A study of more than 100,000 people with type 2 diabetes (T2D), presented at the annual meeting of the European Association for the Study of Diabetes (EASD), held online this year, found that insulin resistance is associated with stroke.
The higher the insulin resistance, the greater the risk of stroke, the research, from Dr Alexander Zabala and colleagues at the Karolinska Institute and researchers at Gothenburg University and the National Diabetes Registry in Sweden, found.
Insulin resistance – when the body’s cells don’t respond properly to insulin and can’t easily take up glucose from blood – is a key feature of T2D and levels vary from patient to patient.
Dr Zabala used estimated glucose disposal rate (eGDR) as a measure of insulin resistance.
eGDR has previously been shown to be a good proxy for insulin resistance and is calculated using a formula that factors in a patient’s waist circumference, HbA1c (average blood sugar level) and whether they have high blood pressure.
Health records were used to calculate the eGDR of 104,697 T2D patients in Sweden. The participants had an average age of 63 and 44.5% were female.
They were followed up for an average of 5.6 years, during which 4,201 (4%) had a stroke.
Analysis revealed that the higher a person’s insulin resistance, the greater their chance of having a stroke. Those with the lowest insulin resistance (the highest eGDR) were 40% less likely to have a stroke than those with the highest insulin resistance.
Age, cholesterol levels, smoking, heart conditions and other traditional risk factors for stroke were all adjusted for.
The study also found that higher insulin resistance was linked to a higher risk of death after a stroke. Those with the lowest resistance were 28 per less likely to die during the follow-up period than those with the most severe insulin resistance.

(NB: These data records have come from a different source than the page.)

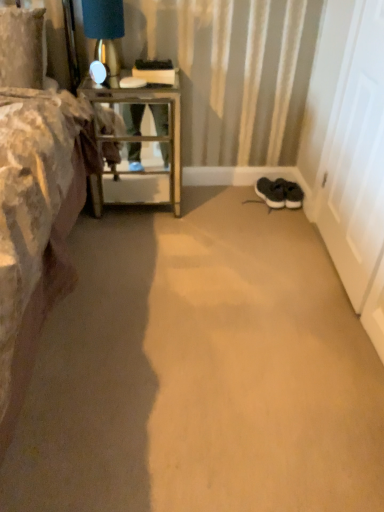 Locate an element on the screen. Image resolution: width=384 pixels, height=512 pixels. vacant space to the left of white matte door at right is located at coordinates (258, 248). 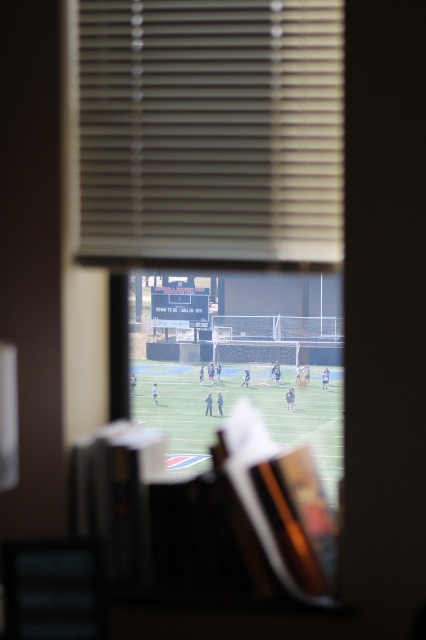 Question: Does matte gray blinds at upper center appear over green grass football field at center?

Choices:
 (A) yes
 (B) no

Answer: (A)

Question: Which point is closer to the camera?

Choices:
 (A) green grass football field at center
 (B) matte gray blinds at upper center

Answer: (B)

Question: Does matte gray blinds at upper center have a lesser width compared to green grass football field at center?

Choices:
 (A) yes
 (B) no

Answer: (A)

Question: Can you confirm if matte gray blinds at upper center is wider than green grass football field at center?

Choices:
 (A) no
 (B) yes

Answer: (A)

Question: Which point appears closest to the camera in this image?

Choices:
 (A) (169, 376)
 (B) (213, 44)

Answer: (B) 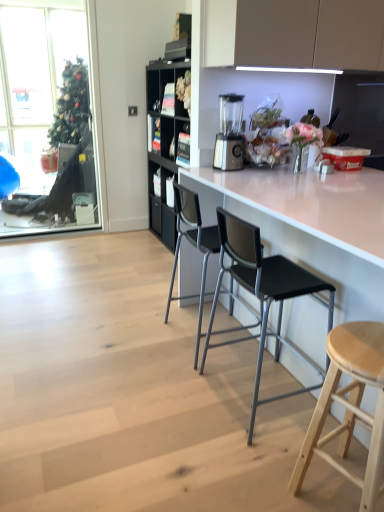 Question: From a real-world perspective, does light wood stool at lower right stand above satin silver blender at center?

Choices:
 (A) no
 (B) yes

Answer: (A)

Question: Considering the relative sizes of light wood stool at lower right and satin silver blender at center in the image provided, is light wood stool at lower right bigger than satin silver blender at center?

Choices:
 (A) yes
 (B) no

Answer: (A)

Question: From the image's perspective, is light wood stool at lower right located above satin silver blender at center?

Choices:
 (A) no
 (B) yes

Answer: (A)

Question: Is light wood stool at lower right at the right side of satin silver blender at center?

Choices:
 (A) yes
 (B) no

Answer: (A)

Question: Is light wood stool at lower right positioned with its back to satin silver blender at center?

Choices:
 (A) no
 (B) yes

Answer: (A)

Question: In the image, is black plastic chair at center, which is the 2th chair from front to back, positioned in front of or behind clear glass window at upper left?

Choices:
 (A) front
 (B) behind

Answer: (A)

Question: From the image's perspective, is black plastic chair at center, the 1th chair in the back-to-front sequence, located above or below clear glass window at upper left?

Choices:
 (A) below
 (B) above

Answer: (A)

Question: In the image, is black plastic chair at center, the 1th chair in the back-to-front sequence, on the left side or the right side of clear glass window at upper left?

Choices:
 (A) right
 (B) left

Answer: (A)

Question: Considering the positions of black plastic chair at center, which is the 2th chair from front to back, and clear glass window at upper left in the image, is black plastic chair at center, which is the 2th chair from front to back, bigger or smaller than clear glass window at upper left?

Choices:
 (A) small
 (B) big

Answer: (B)

Question: Is black plastic chair at center, the 1th chair in the back-to-front sequence, bigger or smaller than white glossy counter at center?

Choices:
 (A) big
 (B) small

Answer: (B)

Question: From a real-world perspective, relative to white glossy counter at center, is black plastic chair at center, which is the 2th chair from front to back, vertically above or below?

Choices:
 (A) below
 (B) above

Answer: (A)

Question: Looking at their shapes, would you say black plastic chair at center, the 1th chair in the back-to-front sequence, is wider or thinner than white glossy counter at center?

Choices:
 (A) wide
 (B) thin

Answer: (B)

Question: In the image, is black plastic chair at center, the 1th chair in the back-to-front sequence, positioned in front of or behind white glossy counter at center?

Choices:
 (A) behind
 (B) front

Answer: (A)

Question: Would you say light wood stool at lower right is to the left or to the right of satin silver blender at center in the picture?

Choices:
 (A) left
 (B) right

Answer: (B)

Question: From a real-world perspective, is light wood stool at lower right physically located above or below satin silver blender at center?

Choices:
 (A) above
 (B) below

Answer: (B)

Further analysis showed high blood pressure to be more strongly linked to stroke than waist circumference or HbA1c.
The study’s authors conclude: “We found that in individuals with type 2 diabetes, a low eGDR, a simple measure of insulin resistance, was associated with an increased risk of stroke and mortality.”

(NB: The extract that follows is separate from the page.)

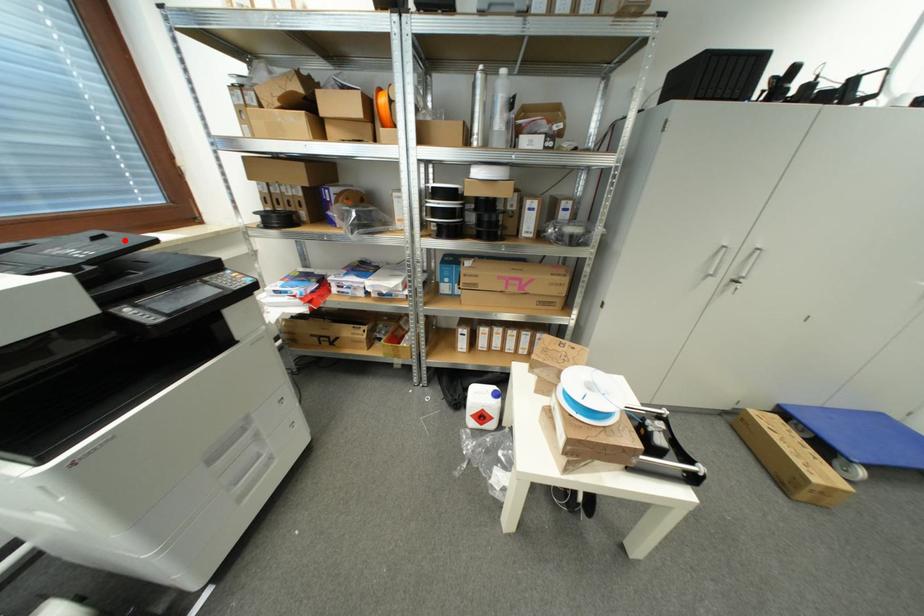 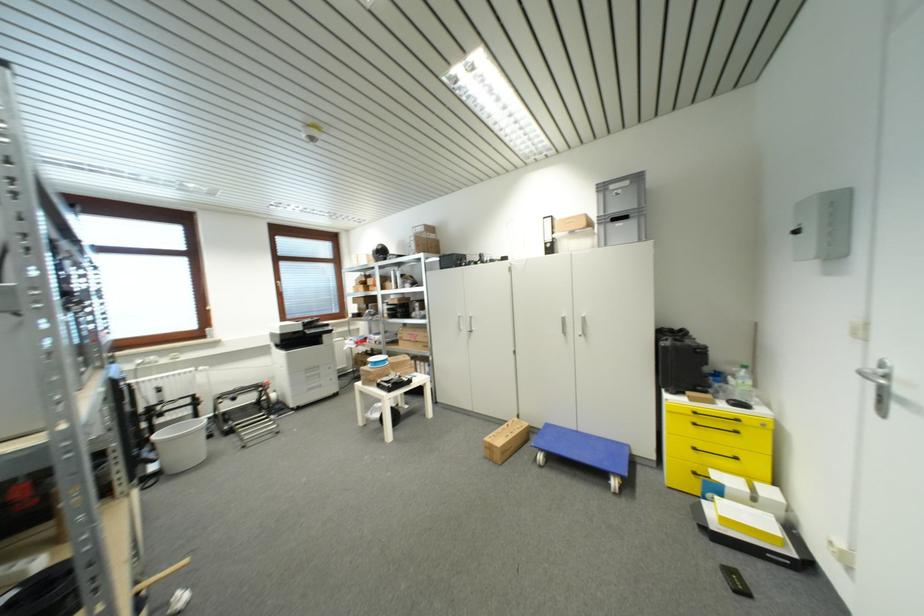 Where in the second image is the point corresponding to the highlighted location from the first image?

(320, 321)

Dr Zabala adds: “eGDR could be used to help T2D patients better understand and manage their risk of stroke and death.
“It could also be of importance in research. In this era of personalised medicine, better stratification of type 2 diabetes patients will help optimise clinical trials and further vital research into treatment, diagnosis, care and prevention.”
The authors declare no conflicts of interest.